The Director of "Toy Story" also drew the BSD Daemon logo
In my teens and early 20s I was obsessed with the history of computing and the internet. I still am, but other obessions have reduced the relative weight of this interest. It was during those years that I made a regular pilgrimage to the MIT Flea Market. I bought many of the components for my first computers there. I also found this important piece of computing history, a full set of 4.3 BSD manuals, Virtual VAX-11 Version from April, 1986.
The first thing I noticed was that this set includes two identical copies of the index.
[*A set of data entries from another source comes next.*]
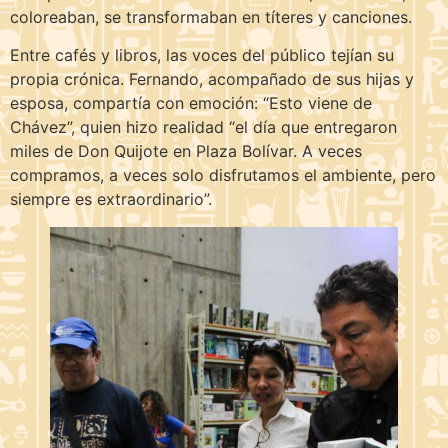
coloreaban, se transformaban en títeres y canciones.
Entre cafés y libros, las voces del público tejían su
propia crónica. Fernando, acompañado de sus hijas y
esposa, compartía con emoción: “Esto viene de
Chávez”, quien hizo realidad “el día que entregaron
miles de Don Quijote en Plaza Bolívar. A veces
compramos, a veces solo disfrutamos el ambiente, pero
siempre es extraordinario”.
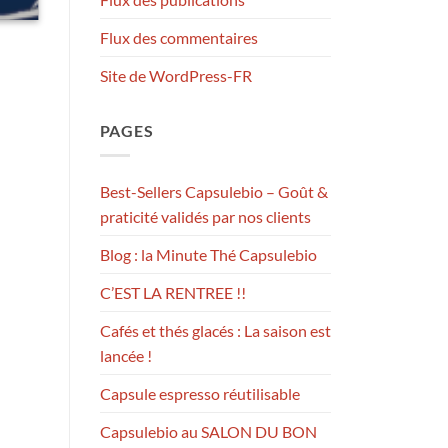
Flux des commentaires
Site de WordPress-FR
PAGES
Best-Sellers Capsulebio – Goût &
praticité validés par nos clients
Blog : la Minute Thé Capsulebio
C’EST LA RENTREE !!
Cafés et thés glacés : La saison est
lancée !
Capsule espresso réutilisable
Capsulebio au SALON DU BON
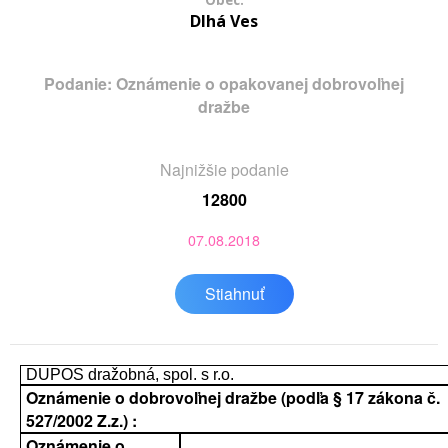
Obec:
Dlhá Ves
Podanie: Oznámenie o opakovanej dobrovoľnej
dražbe
Najnižšie podanie
12800
07.08.2018
Stiahnuť
DUPOS dražobná, spol. s r.o.
Oznámenie o dobrovoľnej dražbe (podľa § 17 zákona č.
527/2002 Z.z.) :
Oznámenie o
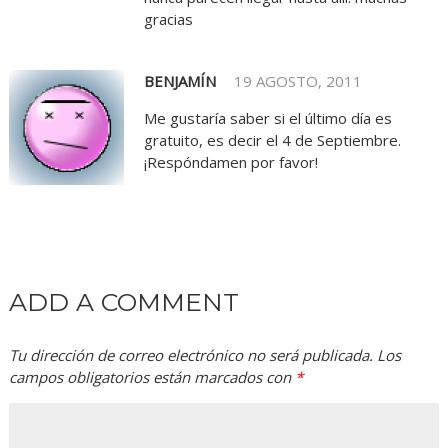
gracias
BENJAMÍN
19 AGOSTO, 2011
Me gustaría saber si el último día es
gratuito, es decir el 4 de Septiembre.
¡Respóndamen por favor!
ADD A COMMENT
Tu dirección de correo electrónico no será publicada.
Los
campos obligatorios están marcados con
*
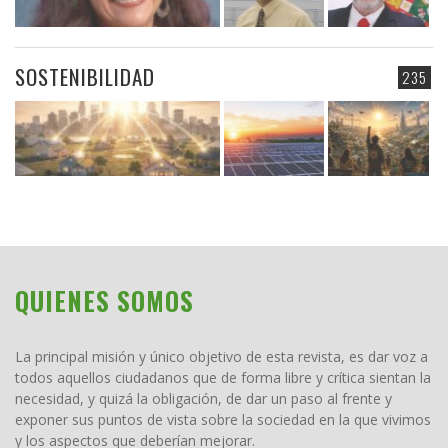
SOSTENIBILIDAD
235
QUIENES SOMOS
La principal misión y único objetivo de esta revista, es dar voz a
todos aquellos ciudadanos que de forma libre y crítica sientan la
necesidad, y quizá la obligación, de dar un paso al frente y
exponer sus puntos de vista sobre la sociedad en la que vivimos
y los aspectos que deberían mejorar.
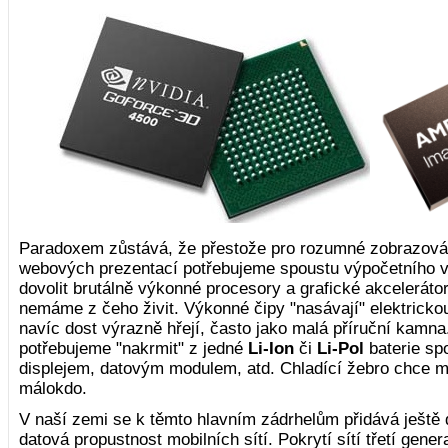
Paradoxem zůstává, že přestože pro rozumné zobrazová
webových prezentací potřebujeme spoustu výpočetního 
dovolit brutálně výkonné procesory a grafické akcelerátor
nemáme z čeho živit. Výkonné čipy "nasávají" elektrickou 
navíc dost výrazně hřejí, často jako malá příruční kamna
potřebujeme "nakrmit" z jedné
Li-Ion
či
Li-Pol
baterie sp
displejem, datovým modulem, atd. Chladící žebro chce mí
málokdo.
V naší zemi se k těmto hlavním zádrhelům přidává ještě d
datová propustnost mobilních sítí. Pokrytí sítí třetí gene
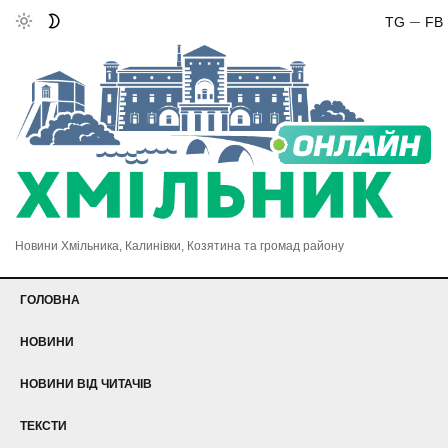
TG
FB
Новини Хмільника, Калинівки, Козятина та громад району
ГОЛОВНА
НОВИНИ
НОВИНИ ВІД ЧИТАЧІВ
ТЕКСТИ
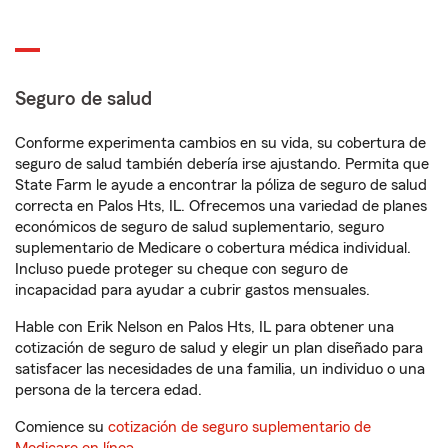
Seguro de salud
Conforme experimenta cambios en su vida, su cobertura de
seguro de salud también debería irse ajustando. Permita que
State Farm le ayude a encontrar la póliza de seguro de salud
correcta en Palos Hts, IL. Ofrecemos una variedad de planes
económicos de seguro de salud suplementario, seguro
suplementario de Medicare o cobertura médica individual.
Incluso puede proteger su cheque con seguro de
incapacidad para ayudar a cubrir gastos mensuales.
Hable con Erik Nelson en Palos Hts, IL para obtener una
cotización de seguro de salud y elegir un plan diseñado para
satisfacer las necesidades de una familia, un individuo o una
persona de la tercera edad.
Comience su
cotización de seguro suplementario de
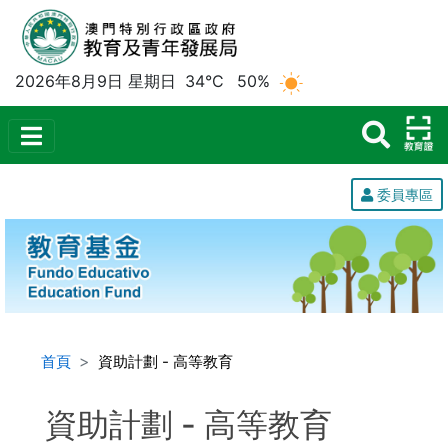
2026年8月9日 星期日
34°C
50%
委員專區
首頁
資助計劃 - 高等教育
資助計劃 - 高等教育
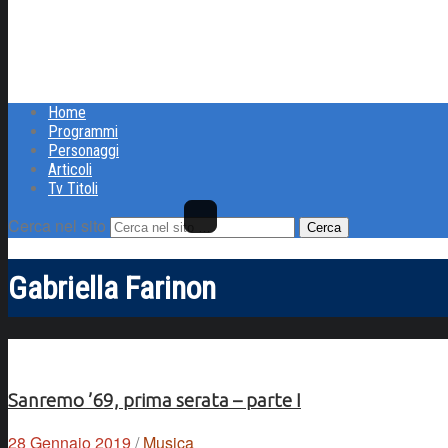
Home
Programmi
Personaggi
Articoli
Tv Titoli
Cerca nel sito
Gabriella Farinon
Sanremo ’69, prima serata – parte I
28 Gennaio 2019
/
Musica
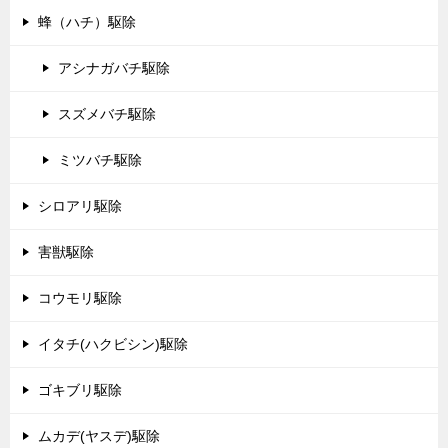
蜂（ハチ）駆除
アシナガバチ駆除
スズメバチ駆除
ミツバチ駆除
シロアリ駆除
害獣駆除
コウモリ駆除
イタチ(ハクビシン)駆除
ゴキブリ駆除
ムカデ(ヤスデ)駆除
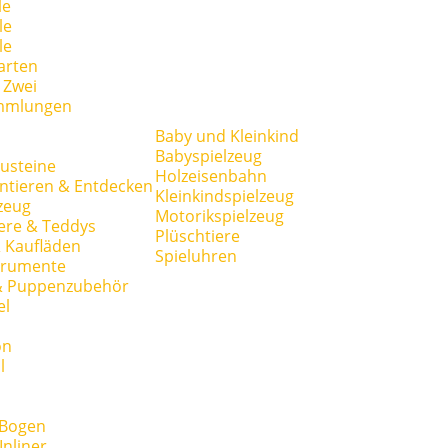
le
le
le
arten
r Zwei
mmlungen
Baby und Kleinkind
Babyspielzeug
usteine
Holzeisenbahn
ntieren & Entdecken
Kleinkindspielzeug
zeug
Motorikspielzeug
ere & Teddys
Plüschtiere
 Kaufläden
Spieluhren
trumente
& Puppenzubehör
el
on
l
 Bogen
Inliner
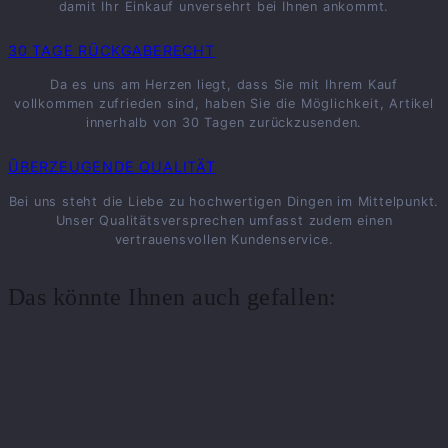
damit Ihr Einkauf unversehrt bei Ihnen ankommt.
30 TAGE RÜCKGABERECHT
Da es uns am Herzen liegt, dass Sie mit Ihrem Kauf
vollkommen zufrieden sind, haben Sie die Möglichkeit, Artikel
innerhalb von 30 Tagen zurückzusenden.
ÜBERZEUGENDE QUALITÄT
Bei uns steht die Liebe zu hochwertigen Dingen im Mittelpunkt.
Unser Qualitätsversprechen umfasst zudem einen
vertrauensvollen Kundenservice.
Das könnte Ihnen auch gefallen:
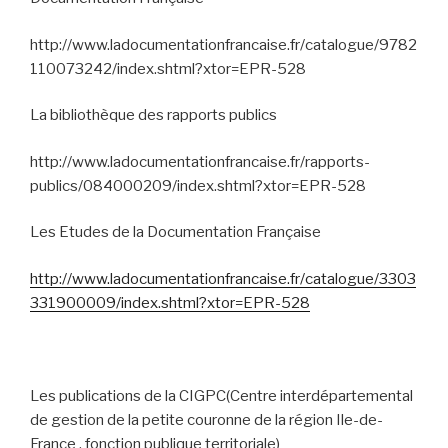
http://www.ladocumentationfrancaise.fr/catalogue/9782
110073242/index.shtml?xtor=EPR-528
La bibliothèque des rapports publics
http://www.ladocumentationfrancaise.fr/rapports-
publics/084000209/index.shtml?xtor=EPR-528
Les Etudes de la Documentation Française
http://www.ladocumentationfrancaise.fr/catalogue/3303
331900009/index.shtml?xtor=EPR-528
Les publications de la CIGPC(Centre interdépartemental
de gestion de la petite couronne de la région Ile-de-
France , fonction publique territoriale)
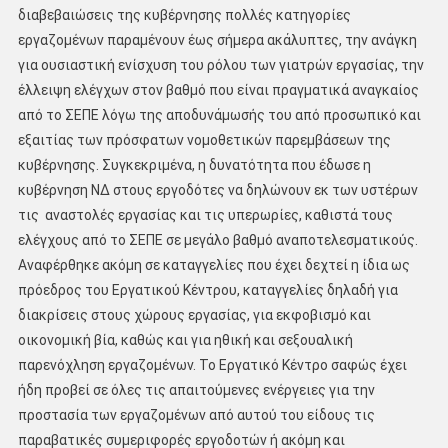
διαβεβαιώσεις της κυβέρνησης πολλές κατηγορίες
εργαζομένων παραμένουν έως σήμερα ακάλυπτες, την ανάγκη
για ουσιαστική ενίσχυση του ρόλου των γιατρών εργασίας, την
έλλειψη ελέγχων στον βαθμό που είναι πραγματικά αναγκαίος
από το ΣΕΠΕ λόγω της αποδυνάμωσής του από προσωπικό και
εξαιτίας των πρόσφατων νομοθετικών παρεμβάσεων της
κυβέρνησης. Συγκεκριμένα, η δυνατότητα που έδωσε η
κυβέρνηση ΝΔ στους εργοδότες να δηλώνουν εκ των υστέρων
τις αναστολές εργασίας και τις υπερωρίες, καθιστά τους
ελέγχους από το ΣΕΠΕ σε μεγάλο βαθμό αναποτελεσματικούς.
Αναφέρθηκε ακόμη σε καταγγελίες που έχει δεχτεί η ίδια ως
πρόεδρος του Εργατικού Κέντρου, καταγγελίες δηλαδή για
διακρίσεις στους χώρους εργασίας, για εκφοβισμό και
οικονομική βία, καθώς και για ηθική και σεξουαλική
παρενόχληση εργαζομένων. Το Εργατικό Κέντρο σαφώς έχει
ήδη προβεί σε όλες τις απαιτούμενες ενέργειες για την
προστασία των εργαζομένων από αυτού του είδους τις
παραβατικές συμεριφορές εργοδοτών ή ακόμη και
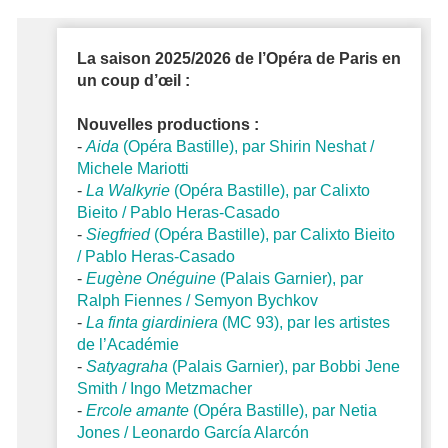
La saison 2025/2026 de l’Opéra de Paris en
un coup d’œil :
Nouvelles productions :
-
Aida
(Opéra Bastille), par Shirin Neshat /
Michele Mariotti
-
La Walkyrie
(Opéra Bastille), par Calixto
Bieito / Pablo Heras-Casado
-
Siegfried
(Opéra Bastille), par Calixto Bieito
/ Pablo Heras-Casado
-
Eugène Onéguine
(Palais Garnier), par
Ralph Fiennes / Semyon Bychkov
-
La finta giardiniera
(MC 93), par les artistes
de l’Académie
-
Satyagraha
(Palais Garnier), par Bobbi Jene
Smith / Ingo Metzmacher
-
Ercole amante
(Opéra Bastille), par Netia
Jones / Leonardo García Alarcón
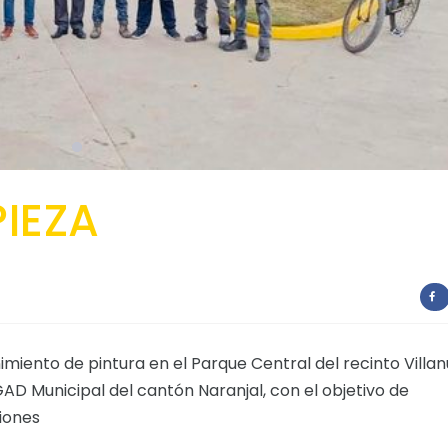
PIEZA
imiento de pintura en el Parque Central del recinto Villa
AD Municipal del cantón Naranjal, con el objetivo de
iones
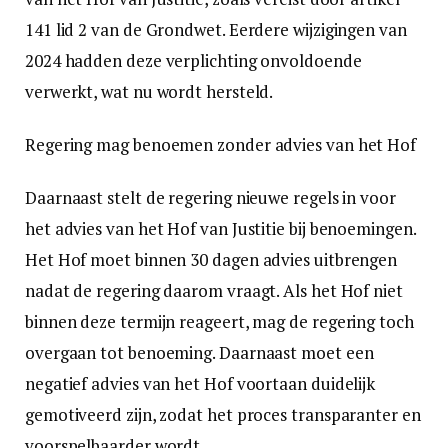
141 lid 2 van de Grondwet. Eerdere wijzigingen van
2024 hadden deze verplichting onvoldoende
verwerkt, wat nu wordt hersteld.
Regering mag benoemen zonder advies van het Hof
Daarnaast stelt de regering nieuwe regels in voor
het advies van het Hof van Justitie bij benoemingen.
Het Hof moet binnen 30 dagen advies uitbrengen
nadat de regering daarom vraagt. Als het Hof niet
binnen deze termijn reageert, mag de regering toch
overgaan tot benoeming. Daarnaast moet een
negatief advies van het Hof voortaan duidelijk
gemotiveerd zijn, zodat het proces transparanter en
voorspelbaarder wordt.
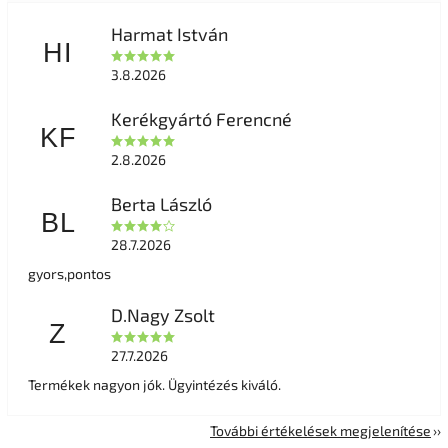
Harmat István
HI
3.8.2026
Kerékgyártó Ferencné
KF
2.8.2026
Berta László
BL
28.7.2026
gyors,pontos
D.Nagy Zsolt
Z
27.7.2026
Termékek nagyon jók. Ügyintézés kiváló.
További értékelések megjelenítése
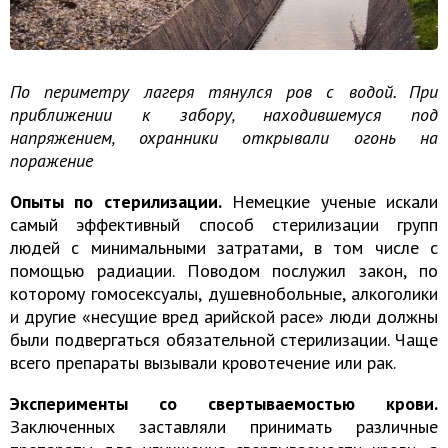
По периметру лагеря тянулся ров с водой. При
приближении к забору, находившемуся под
напряжением, охранники открывали огонь на
поражение
Опыты по стерилизации.
Немецкие ученые искали
самый эффективный способ стерилизации групп
людей с минимальными затратами, в том числе с
помощью радиации. Поводом послужил закон, по
которому гомосексуалы, душевнобольные, алкоголики
и другие «несущие вред арийской расе» люди должны
были подвергаться обязательной стерилизации. Чаще
всего препараты вызывали кровотечение или рак.
Эксперименты со свертываемостью крови.
Заключенных заставляли принимать различные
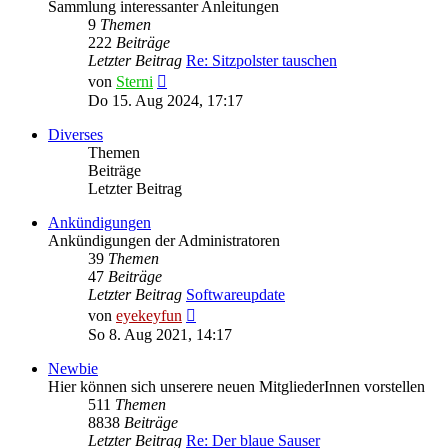
Sammlung interessanter Anleitungen
9
Themen
222
Beiträge
Letzter Beitrag
Re: Sitzpolster tauschen
Neuester
von
Sterni
Beitrag
Do 15. Aug 2024, 17:17
Diverses
Themen
Beiträge
Letzter Beitrag
Ankündigungen
Ankündigungen der Administratoren
39
Themen
47
Beiträge
Letzter Beitrag
Softwareupdate
Neuester
von
eyekeyfun
Beitrag
So 8. Aug 2021, 14:17
Newbie
Hier können sich unserere neuen MitgliederInnen vorstellen
511
Themen
8838
Beiträge
Letzter Beitrag
Re: Der blaue Sauser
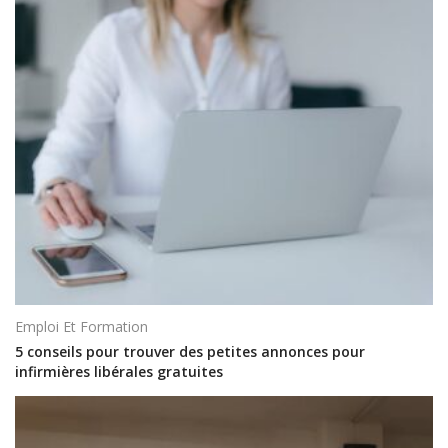
Emploi Et Formation
5 conseils pour trouver des petites annonces pour
infirmières libérales gratuites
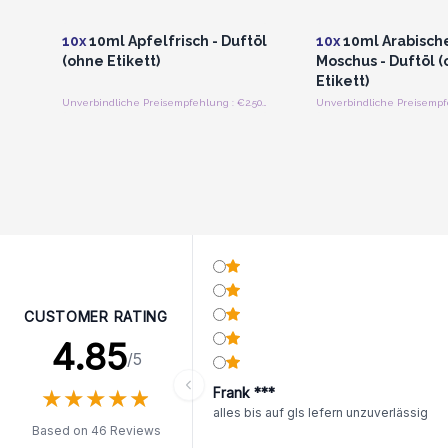
für Großhandelspreise
für Großhandels
10x
10ml Apfelfrisch - Duftöl
10x
10ml Arabisch
(ohne Etikett)
Moschus - Duftöl 
Etikett)
Unverbindliche Preisempfehlung : €2.50/Flasche
CUSTOMER RATING
4.85
/5
★
★
★
★
★
★
★
★
★
★
Frank ***
alles bis auf gls lefern unzuverlässig
Based on 46 Reviews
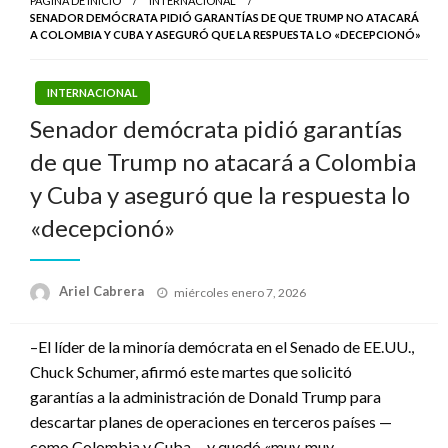
PÁGINA DE INICIO
INTERNACIONAL
SENADOR DEMÓCRATA PIDIÓ GARANTÍAS DE QUE TRUMP NO ATACARÁ
A COLOMBIA Y CUBA Y ASEGURÓ QUE LA RESPUESTA LO «DECEPCIONÓ»
INTERNACIONAL
Senador demócrata pidió garantías
de que Trump no atacará a Colombia
y Cuba y aseguró que la respuesta lo
«decepcionó»
Publicado
Ariel Cabrera
miércoles enero 7, 2026
el
–El líder de la minoría demócrata en el Senado de EE.UU.,
Chuck Schumer, afirmó este martes que solicitó
garantías a la administración de Donald Trump para
descartar planes de operaciones en terceros países —
como Colombia y Cuba— y quedó «muy, muy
It was a multi-user system, and having two copies of the index would have come in handy!
The index was prepared using an automatic indexing program written at Thinking Machines Corporation, Cambridge, MA.
The rest of the books all contain the familiar nroff
-formatted manual pages, though some are much shorter than the ones you’ll find today in a modern UNIX-decendent’s man
program.
The cover of each book features the familiar “Beastie” Daemon mascot with trident, representing “forking” of processes.
Inside the front cover reveals a really interesting connection between early UNIX systems and modern culture.
Cover design by John Lassetter, Lucasfilm, Ltd.
That’s the same John Lassetter who would later write and direct “Toy Story,” “A Bug’s Life,” and “Toy Story 2,” and “Cars,” and “Cars 2.” These books have a publishing date of April, 1986, and Pixar was spun off from Lucasfilm in February, so John was already there by that point. Lassetter wasn’t the first to draw this, but his version became the most popular.